Problem description:
Your task is to write out all of the records once more, exactly.
►
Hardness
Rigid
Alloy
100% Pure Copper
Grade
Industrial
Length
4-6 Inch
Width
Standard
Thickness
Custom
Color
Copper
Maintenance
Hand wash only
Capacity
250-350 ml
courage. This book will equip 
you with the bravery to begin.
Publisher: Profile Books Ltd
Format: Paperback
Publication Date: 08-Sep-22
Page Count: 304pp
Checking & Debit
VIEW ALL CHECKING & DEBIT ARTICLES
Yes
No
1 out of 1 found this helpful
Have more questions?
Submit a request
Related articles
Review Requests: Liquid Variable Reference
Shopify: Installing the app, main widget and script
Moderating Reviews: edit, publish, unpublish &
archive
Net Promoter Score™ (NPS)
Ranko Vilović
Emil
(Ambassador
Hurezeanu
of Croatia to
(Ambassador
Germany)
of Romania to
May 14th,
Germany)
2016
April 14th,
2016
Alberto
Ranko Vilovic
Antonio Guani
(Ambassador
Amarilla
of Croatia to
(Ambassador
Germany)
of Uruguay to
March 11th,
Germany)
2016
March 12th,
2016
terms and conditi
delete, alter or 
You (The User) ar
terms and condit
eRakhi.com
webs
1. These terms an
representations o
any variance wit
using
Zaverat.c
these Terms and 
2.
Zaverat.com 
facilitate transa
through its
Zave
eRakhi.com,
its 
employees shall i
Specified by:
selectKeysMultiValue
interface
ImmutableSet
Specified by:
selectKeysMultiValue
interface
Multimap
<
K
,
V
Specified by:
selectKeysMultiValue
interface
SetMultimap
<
◄
Answer space:
Hardness
Rigid
Alloy
100% Pure Copper
Grade
Industrial
Length
4-6 Inch
Width
Standard
Thickness
Custom
Color
Copper
Maintenance
Hand wash only
Capacity
250-350 ml
courage. This book will equip 
you with the bravery to begin.
Publisher: Profile Books Ltd
Format: Paperback
Publication Date: 08-Sep-22
Page Count: 304pp
Checking & Debit
VIEW ALL CHECKING & DEBIT ARTICLES
Yes
No
1 out of 1 found this helpful
Have more questions?
Submit a request
Related articles
Review Requests: Liquid Variable Reference
Shopify: Installing the app, main widget and script
Moderating Reviews: edit, publish, unpublish &
archive
Net Promoter Score™ (NPS)
Ranko Vilović
Emil
(Ambassador
Hurezeanu
of Croatia to
(Ambassador
Germany)
of Romania to
May 14th,
Germany)
2016
April 14th,
2016
Alberto
Ranko Vilovic
Antonio Guani
(Ambassador
Amarilla
of Croatia to
(Ambassador
Germany)
of Uruguay to
March 11th,
Germany)
2016
March 12th,
2016
terms and conditi
delete, alter or 
You (The User) ar
terms and condit
eRakhi.com
webs
1. These terms an
representations o
any variance wit
using
Zaverat.c
these Terms and 
2.
Zaverat.com 
facilitate transa
through its
Zave
eRakhi.com,
its 
employees shall i
Specified by:
selectKeysMultiValue
interface
ImmutableSet
Specified by:
selectKeysMultiValue
interface
Multimap
<
K
,
V
Specified by:
selectKeysMultiValue
interface
SetMultimap
<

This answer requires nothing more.